Where the word "supl" occurs in a line of the listing, please copy the line.

....

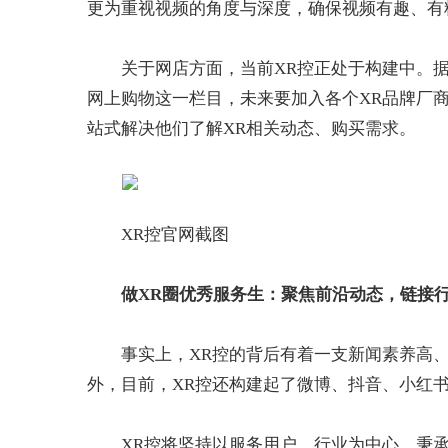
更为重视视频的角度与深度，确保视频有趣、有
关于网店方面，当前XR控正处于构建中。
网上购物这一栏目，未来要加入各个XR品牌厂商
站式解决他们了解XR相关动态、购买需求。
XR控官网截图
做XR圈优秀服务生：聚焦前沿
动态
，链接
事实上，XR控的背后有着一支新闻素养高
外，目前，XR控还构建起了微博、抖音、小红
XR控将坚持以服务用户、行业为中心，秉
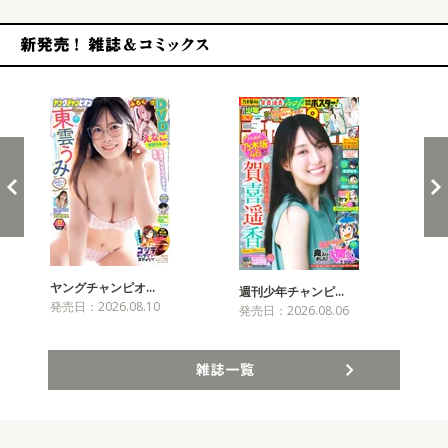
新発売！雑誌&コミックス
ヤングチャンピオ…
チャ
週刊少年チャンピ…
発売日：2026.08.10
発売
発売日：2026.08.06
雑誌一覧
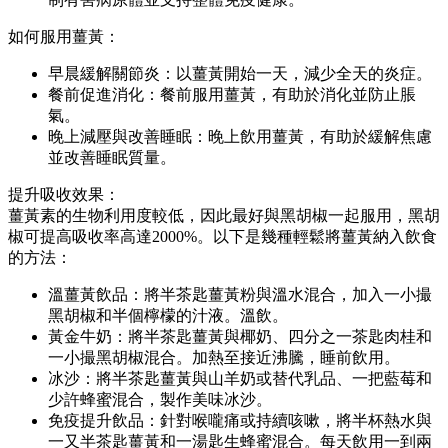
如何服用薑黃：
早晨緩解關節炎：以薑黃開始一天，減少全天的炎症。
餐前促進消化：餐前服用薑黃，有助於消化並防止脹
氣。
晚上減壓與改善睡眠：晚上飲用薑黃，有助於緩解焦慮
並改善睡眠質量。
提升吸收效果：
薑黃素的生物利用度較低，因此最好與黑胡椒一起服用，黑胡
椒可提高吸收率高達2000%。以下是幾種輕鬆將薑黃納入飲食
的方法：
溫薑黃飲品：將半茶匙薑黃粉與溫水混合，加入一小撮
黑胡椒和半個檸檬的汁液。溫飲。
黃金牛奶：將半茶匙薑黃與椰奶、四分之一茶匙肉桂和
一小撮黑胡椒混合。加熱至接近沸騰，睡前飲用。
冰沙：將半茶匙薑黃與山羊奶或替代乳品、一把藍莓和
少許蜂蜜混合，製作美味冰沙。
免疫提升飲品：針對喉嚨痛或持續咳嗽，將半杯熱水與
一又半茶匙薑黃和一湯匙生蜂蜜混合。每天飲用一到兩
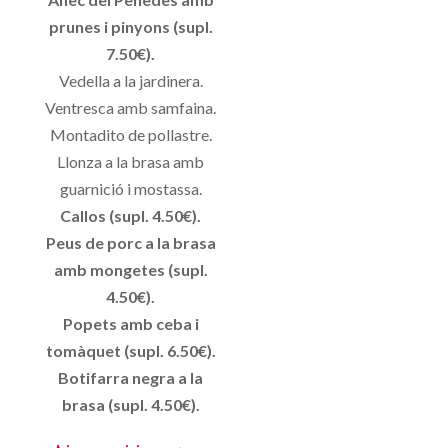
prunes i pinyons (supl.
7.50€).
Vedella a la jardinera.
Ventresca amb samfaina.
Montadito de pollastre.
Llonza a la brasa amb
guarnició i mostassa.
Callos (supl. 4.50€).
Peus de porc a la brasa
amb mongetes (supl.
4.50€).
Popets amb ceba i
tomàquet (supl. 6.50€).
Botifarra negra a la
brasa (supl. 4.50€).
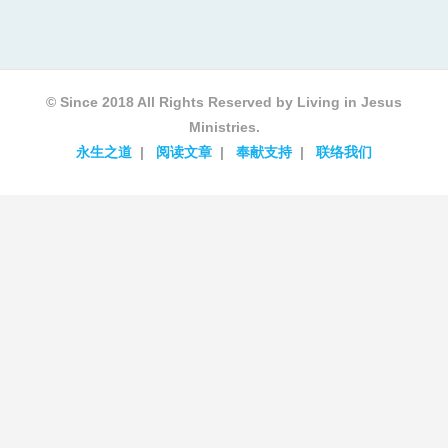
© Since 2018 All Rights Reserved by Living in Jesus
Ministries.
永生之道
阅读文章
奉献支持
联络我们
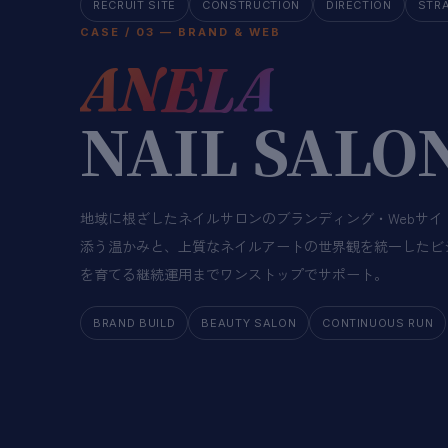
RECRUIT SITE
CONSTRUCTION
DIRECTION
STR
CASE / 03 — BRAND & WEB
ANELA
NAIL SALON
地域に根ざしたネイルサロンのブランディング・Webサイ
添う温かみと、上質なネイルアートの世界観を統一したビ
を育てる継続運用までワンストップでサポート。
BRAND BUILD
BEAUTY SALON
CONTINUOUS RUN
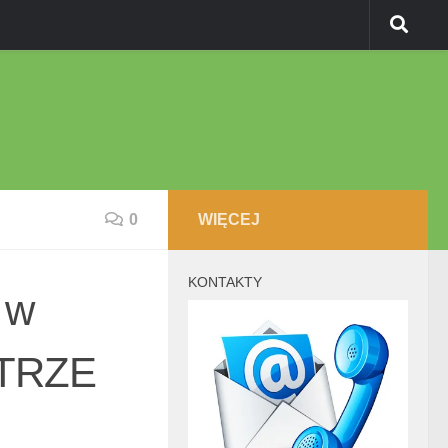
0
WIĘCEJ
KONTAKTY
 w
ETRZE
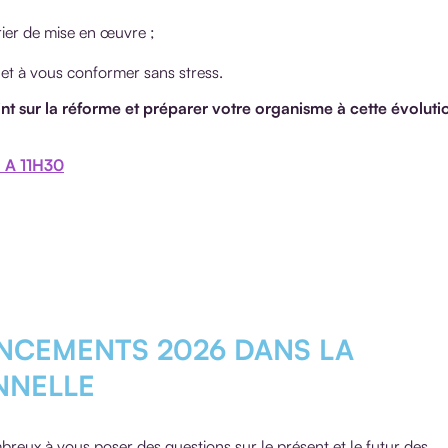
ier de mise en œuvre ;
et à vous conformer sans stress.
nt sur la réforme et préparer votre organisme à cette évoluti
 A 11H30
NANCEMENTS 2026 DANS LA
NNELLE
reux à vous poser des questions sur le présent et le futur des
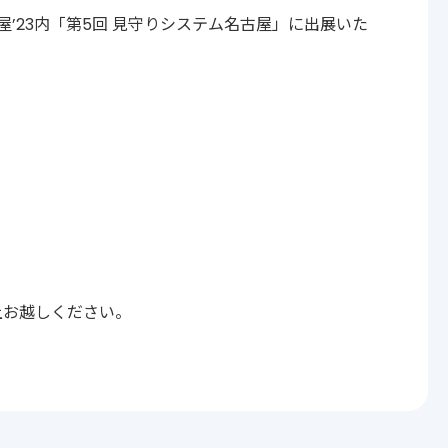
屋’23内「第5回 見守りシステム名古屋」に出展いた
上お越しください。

....

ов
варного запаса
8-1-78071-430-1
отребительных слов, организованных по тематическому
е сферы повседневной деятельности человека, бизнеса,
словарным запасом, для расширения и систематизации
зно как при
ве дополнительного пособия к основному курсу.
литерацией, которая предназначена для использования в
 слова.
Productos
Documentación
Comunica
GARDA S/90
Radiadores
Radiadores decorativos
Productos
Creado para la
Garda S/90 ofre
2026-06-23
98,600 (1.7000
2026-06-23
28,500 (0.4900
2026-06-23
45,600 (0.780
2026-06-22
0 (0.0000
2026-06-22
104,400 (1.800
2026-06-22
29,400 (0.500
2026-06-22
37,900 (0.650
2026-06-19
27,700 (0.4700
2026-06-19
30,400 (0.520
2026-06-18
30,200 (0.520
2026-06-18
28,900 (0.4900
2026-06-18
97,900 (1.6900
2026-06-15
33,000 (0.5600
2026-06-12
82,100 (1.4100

....

■ **OUTPUT**
prunes i pinyons (supl.
Callos (supl. 4.50€).
amb mongetes (supl.
tomàquet (supl. 6.50€).
brasa (supl. 4.50€).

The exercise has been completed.